Red Hat Bugzilla – Bug 831527
Tasks aborted without apparent reason
Last modified: 2014-11-09 17:38:40 EST
Description of problem:
A number of tasks at the end of the job https://beaker.engineering.redhat.com/jobs/240020 were aborted without any apparent reason. Beaker states that "External Watchdog Expired" for each of these tasks, but their start time is exactly the same, which to me looks like beaker killed them without even trying to actually run any tests.
Version-Release number of selected component (if applicable):
Version - 0.8.2
I saw it only once so far
This is what happened:
/distribution/MRG/Messaging/qpid_ptest_cluster_failover_soak was running and it failed to complete in the time alloted. The local watchdog kicked in first and that means it tries to continue to the next test after it reboots.
When it booted back up and started running this test:
/distribution/MRG/Messaging/qpid_ptest_cluster_perftest it ended up running out of disk space (I looked at the console log). I'm betting that once we ran out of disk space everything went south.
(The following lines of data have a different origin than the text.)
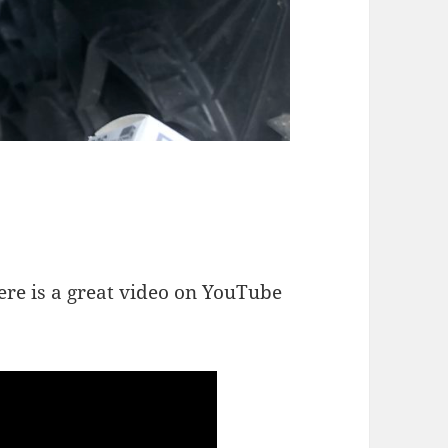
here is a great video on YouTube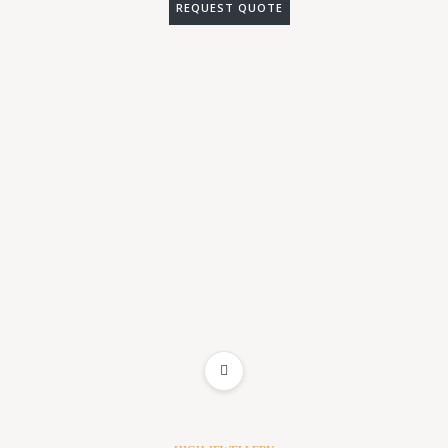
REQUEST QUOTE
ADD TO WISHLIST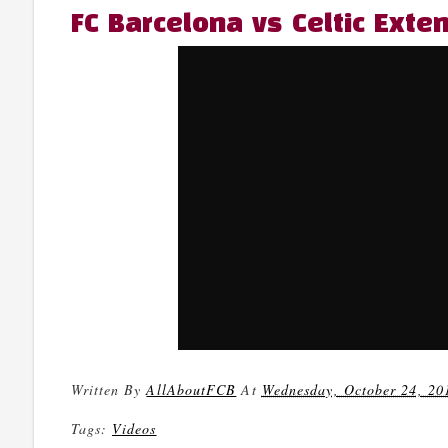
FC Barcelona vs Celtic Exte
Written By
AllAboutFCB
At
Wednesday, October 24, 20
Tags:
Videos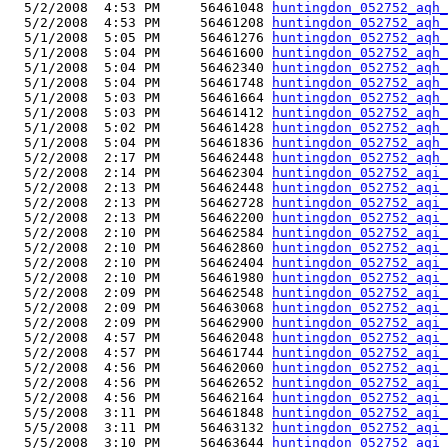
  5/2/2008  4:53 PM     56461048 
huntingdon_052752_aqh_
  5/2/2008  4:53 PM     56461208 
huntingdon_052752_aqh_
  5/1/2008  5:05 PM     56461276 
huntingdon_052752_aqh_
  5/1/2008  5:04 PM     56461600 
huntingdon_052752_aqh_
  5/1/2008  5:04 PM     56462340 
huntingdon_052752_aqh_
  5/1/2008  5:04 PM     56461748 
huntingdon_052752_aqh_
  5/1/2008  5:03 PM     56461664 
huntingdon_052752_aqh_
  5/1/2008  5:03 PM     56461412 
huntingdon_052752_aqh_
  5/1/2008  5:02 PM     56461428 
huntingdon_052752_aqh_
  5/1/2008  5:04 PM     56461836 
huntingdon_052752_aqh_
  5/2/2008  2:17 PM     56462448 
huntingdon_052752_aqh_
  5/2/2008  2:14 PM     56462304 
huntingdon_052752_aqi_
  5/2/2008  2:13 PM     56462448 
huntingdon_052752_aqi_
  5/2/2008  2:13 PM     56462728 
huntingdon_052752_aqi_
  5/2/2008  2:13 PM     56462200 
huntingdon_052752_aqi_
  5/2/2008  2:10 PM     56462584 
huntingdon_052752_aqi_
  5/2/2008  2:10 PM     56462860 
huntingdon_052752_aqi_
  5/2/2008  2:10 PM     56462404 
huntingdon_052752_aqi_
  5/2/2008  2:10 PM     56461980 
huntingdon_052752_aqi_
  5/2/2008  2:09 PM     56462548 
huntingdon_052752_aqi_
  5/2/2008  2:09 PM     56463068 
huntingdon_052752_aqi_
  5/2/2008  2:09 PM     56462900 
huntingdon_052752_aqi_
  5/2/2008  4:57 PM     56462048 
huntingdon_052752_aqi_
  5/2/2008  4:57 PM     56461744 
huntingdon_052752_aqi_
  5/2/2008  4:56 PM     56462060 
huntingdon_052752_aqi_
  5/2/2008  4:56 PM     56462652 
huntingdon_052752_aqi_
  5/2/2008  4:56 PM     56462164 
huntingdon_052752_aqi_
  5/5/2008  3:11 PM     56461848 
huntingdon_052752_aqi_
  5/5/2008  3:11 PM     56463132 
huntingdon_052752_aqi_
  5/5/2008  3:10 PM     56463644 
huntingdon_052752_aqi_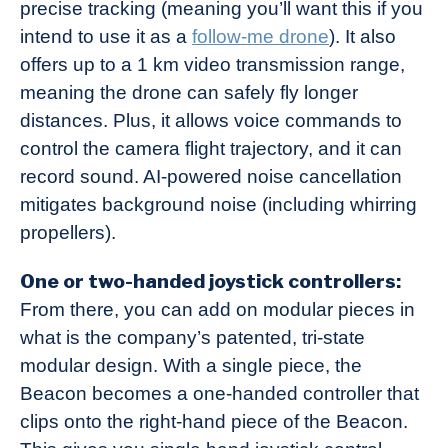
precise tracking (meaning you’ll want this if you
intend to use it as a
follow-me drone
). It also
offers up to a 1 km video transmission range,
meaning the drone can safely fly longer
distances. Plus, it allows voice commands to
control the camera flight trajectory, and it can
record sound. AI-powered noise cancellation
mitigates background noise (including whirring
propellers).
One or two-handed joystick controllers:
From there, you can add on modular pieces in
what is the company’s patented, tri-state
modular design. With a single piece, the
Beacon becomes a one-handed controller that
clips onto the right-hand piece of the Beacon.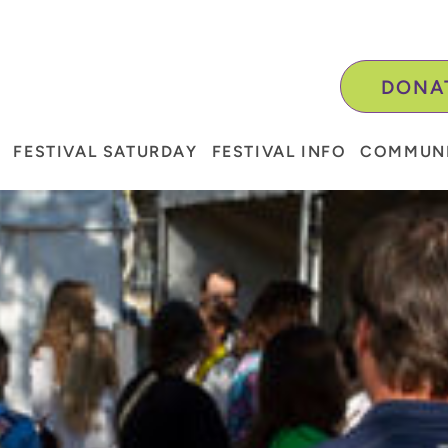
DONA
FESTIVAL SATURDAY
FESTIVAL INFO
COMMUNI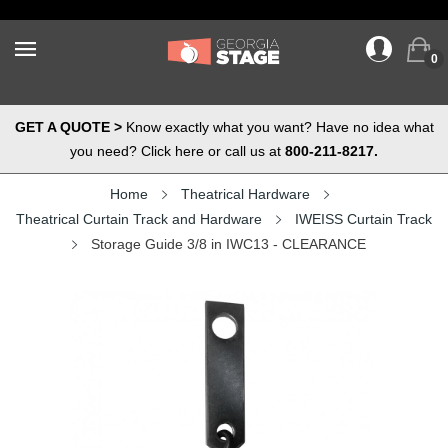
0
GET A QUOTE >
Know exactly what you want? Have no idea what
you need? Click here or call us at
800-211-8217.
Home
Theatrical Hardware
Theatrical Curtain Track and Hardware
IWEISS Curtain Track
Storage Guide 3/8 in IWC13 - CLEARANCE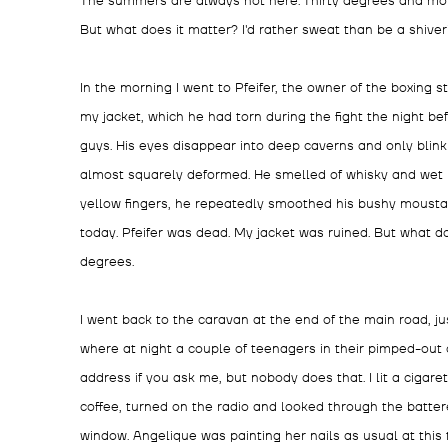
The summers are always hot here. Thirty degrees and mor
But what does it matter? I'd rather sweat than be a shiver
In the morning I went to Pfeifer, the owner of the boxing 
my jacket, which he had torn during the fight the night bef
guys. His eyes disappear into deep caverns and only blin
almost squarely deformed. He smelled of whisky and wet l
yellow fingers, he repeatedly smoothed his bushy moustach
today. Pfeifer was dead. My jacket was ruined. But what do
degrees.
I went back to the caravan at the end of the main road, j
where at night a couple of teenagers in their pimped-out 
address if you ask me, but nobody does that. I lit a cigaret
coffee, turned on the radio and looked through the batter
window. Angelique was painting her nails as usual at this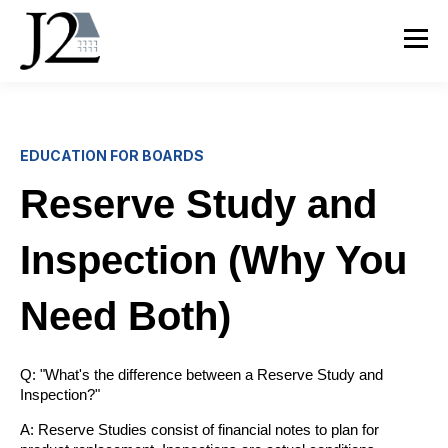
EDUCATION FOR BOARDS
Reserve Study and
Inspection (Why You
Need Both)
Q: "What's the difference between a Reserve Study and
Inspection?"
A: Reserve Studies consist of financial notes to plan for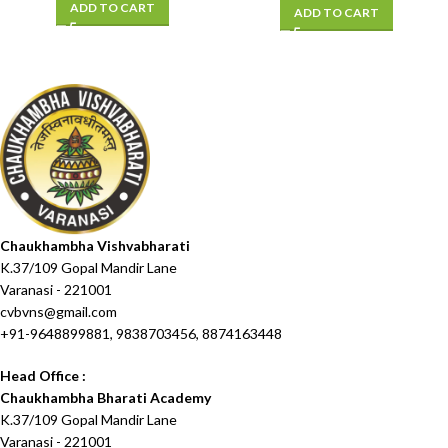
ADD TO CART
ADD TO CART
Chaukhambha Vishvabharati
K.37/109 Gopal Mandir Lane
Varanasi - 221001
cvbvns@gmail.com
+91-9648899881, 9838703456, 8874163448
Head Office :
Chaukhambha Bharati Academy
K.37/109 Gopal Mandir Lane
Varanasi - 221001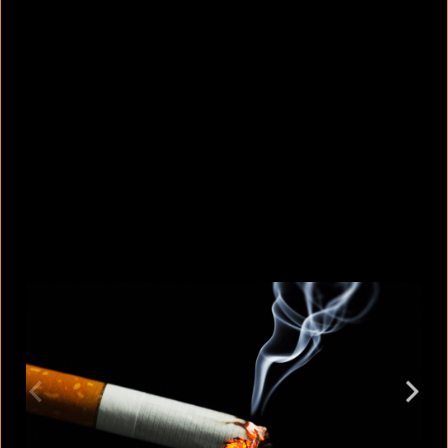
5 facts that reveal what your cat is
really thinking
August 8, 2026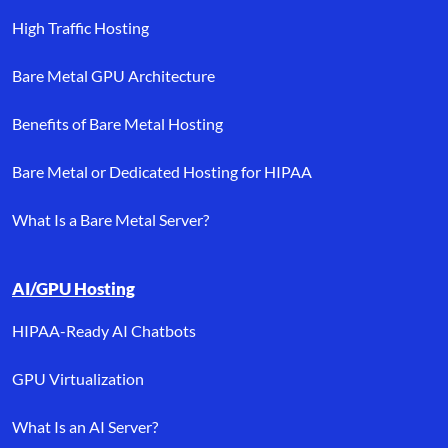
High Traffic Hosting
Bare Metal GPU Architecture
Benefits of Bare Metal Hosting
Bare Metal or Dedicated Hosting for HIPAA
What Is a Bare Metal Server?
AI/GPU Hosting
HIPAA-Ready AI Chatbots
GPU Virtualization
What Is an AI Server?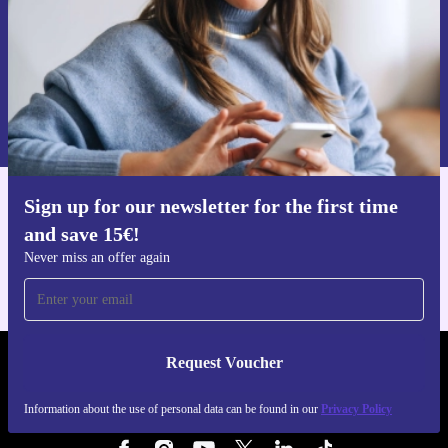
Request voucher
Information about the use of personal data can be found in our
Privacy policy
.
Sign up for our newsletter for the first time
Get the refurbed app
and save 15€!
For iOS and Android
Never miss an offer again
Request Voucher
REFURBED NETHERLANDS - RETHINK NEW.
Information about the use of personal data can be found in our
Privacy Policy
FOLLOW US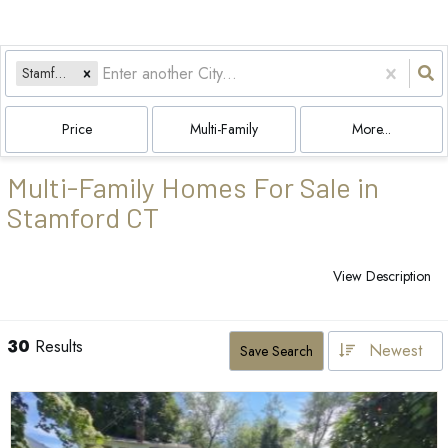
Stamford, CT
Price
Multi-Family
More...
Multi-Family Homes For Sale in
Stamford CT
View Description
30
Results
Newest
Save Search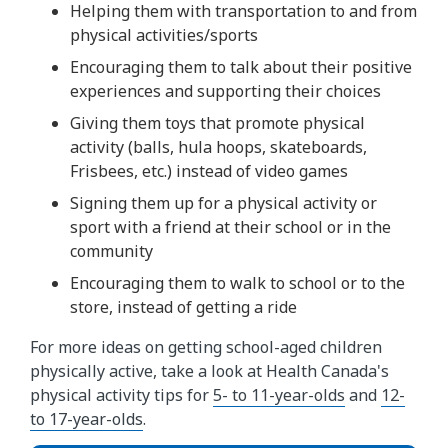
Helping them with transportation to and from
physical activities/sports
Encouraging them to talk about their positive
experiences and supporting their choices
Giving them toys that promote physical
activity (balls, hula hoops, skateboards,
Frisbees, etc.) instead of video games
Signing them up for a physical activity or
sport with a friend at their school or in the
community
Encouraging them to walk to school or to the
store, instead of getting a ride
For more ideas on getting school-aged children
physically active, take a look at Health Canada's
physical activity tips for
5- to 11-year-olds
and
12-
to 17-year-olds
.​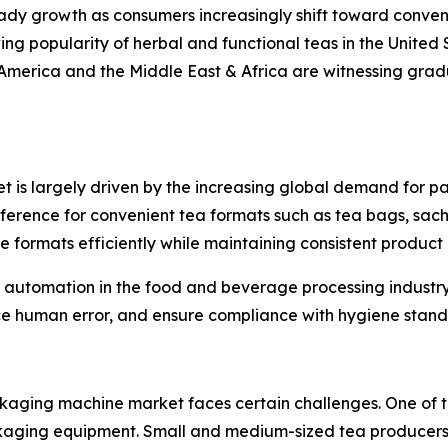
ady growth as consumers increasingly shift toward conve
ng popularity of herbal and functional teas in the United
America and the Middle East & Africa are witnessing gra
is largely driven by the increasing global demand for pa
erence for convenient tea formats such as tea bags, sach
formats efficiently while maintaining consistent product 
 of automation in the food and beverage processing indus
e human error, and ensure compliance with hygiene stand
aging machine market faces certain challenges. One of the 
ging equipment. Small and medium-sized tea producers o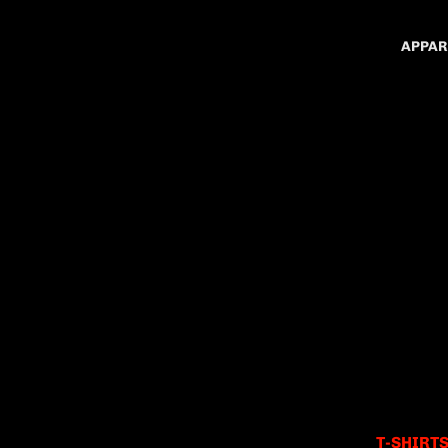
APPAR
T-SHIRT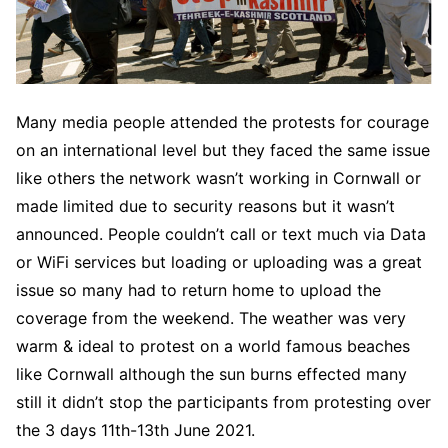
Many media people attended the protests for courage
on an international level but they faced the same issue
like others the network wasn’t working in Cornwall or
made limited due to security reasons but it wasn’t
announced. People couldn’t call or text much via Data
or WiFi services but loading or uploading was a great
issue so many had to return home to upload the
coverage from the weekend. The weather was very
warm & ideal to protest on a world famous beaches
like Cornwall although the sun burns effected many
still it didn’t stop the participants from protesting over
the 3 days 11th-13th June 2021.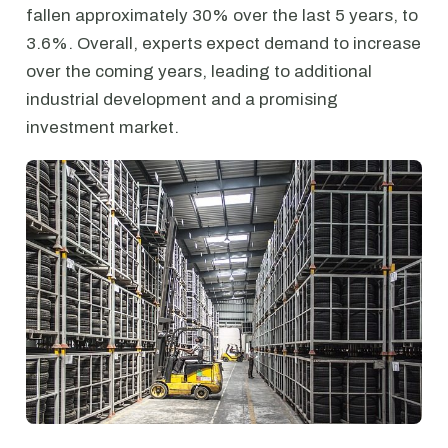
fallen approximately 30% over the last 5 years, to
3.6%. Overall, experts expect demand to increase
over the coming years, leading to additional
industrial development and a promising
investment market.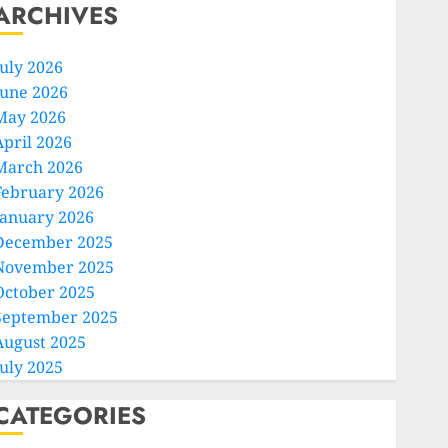
ARCHIVES
July 2026
June 2026
May 2026
April 2026
March 2026
February 2026
January 2026
December 2025
November 2025
October 2025
September 2025
August 2025
July 2025
CATEGORIES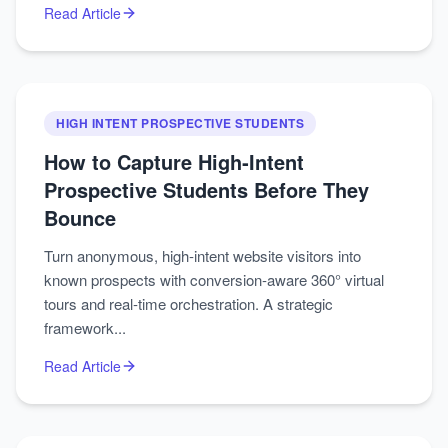
Read Article
HIGH INTENT PROSPECTIVE STUDENTS
How to Capture High‑Intent
Prospective Students Before They
Bounce
Turn anonymous, high‑intent website visitors into
known prospects with conversion‑aware 360° virtual
tours and real‑time orchestration. A strategic
framework...
Read Article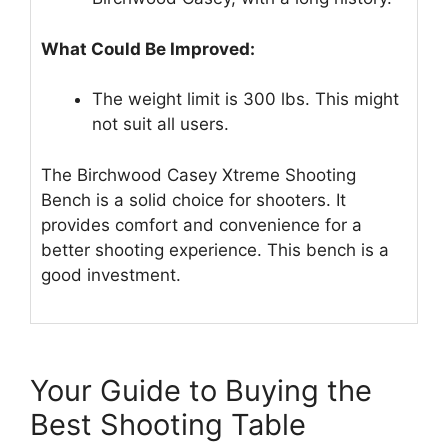
What Could Be Improved:
The weight limit is 300 lbs. This might
not suit all users.
The Birchwood Casey Xtreme Shooting
Bench is a solid choice for shooters. It
provides comfort and convenience for a
better shooting experience. This bench is a
good investment.
Your Guide to Buying the
Best Shooting Table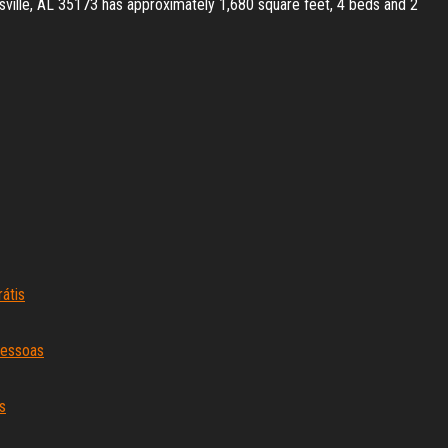
ssville, AL 35173 has approximately 1,680 square feet, 4 beds and 2
átis
pessoas
s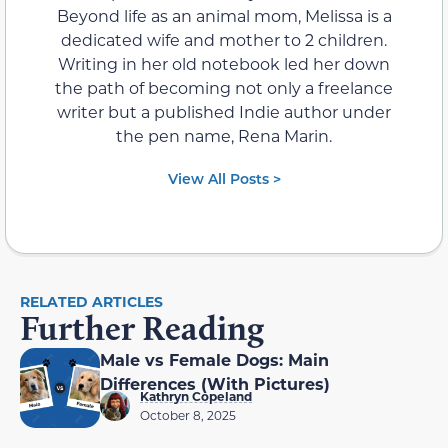
Beyond life as an animal mom, Melissa is a
dedicated wife and mother to 2 children.
Writing in her old notebook led her down
the path of becoming not only a freelance
writer but a published Indie author under
the pen name, Rena Marin.
View All Posts >
RELATED ARTICLES
Further Reading
Male vs Female Dogs: Main
Differences (With Pictures)
Kathryn Copeland
October 8, 2025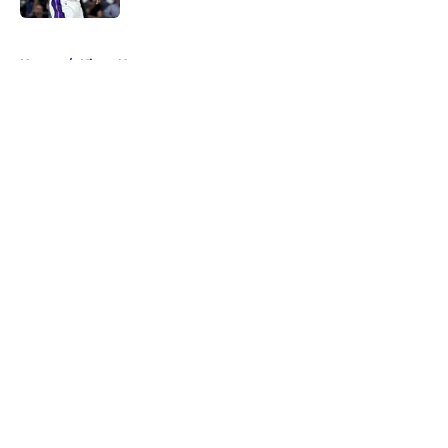
5 related articles loaded
Home
/
Kings News
About
Openings
Contact
Our 300+ Sites
FanSided Daily
Pitch a Story
Privacy Policy
Terms of Use
Cookie Policy
Legal Disclaimer
Accessibility Statement
A-Z Index
Cookies Settings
Thats when the external watchdog kicked in. The external watchdog is kept track of from the lab controller and its the end of the line for a recipe. All we do is abort every remaining task and put the machine back in the pool for the next recipe to run on it.
so, yes, we didn't even try and rn those remaining tests and thats by design. The system is too broken at that point to do anything more.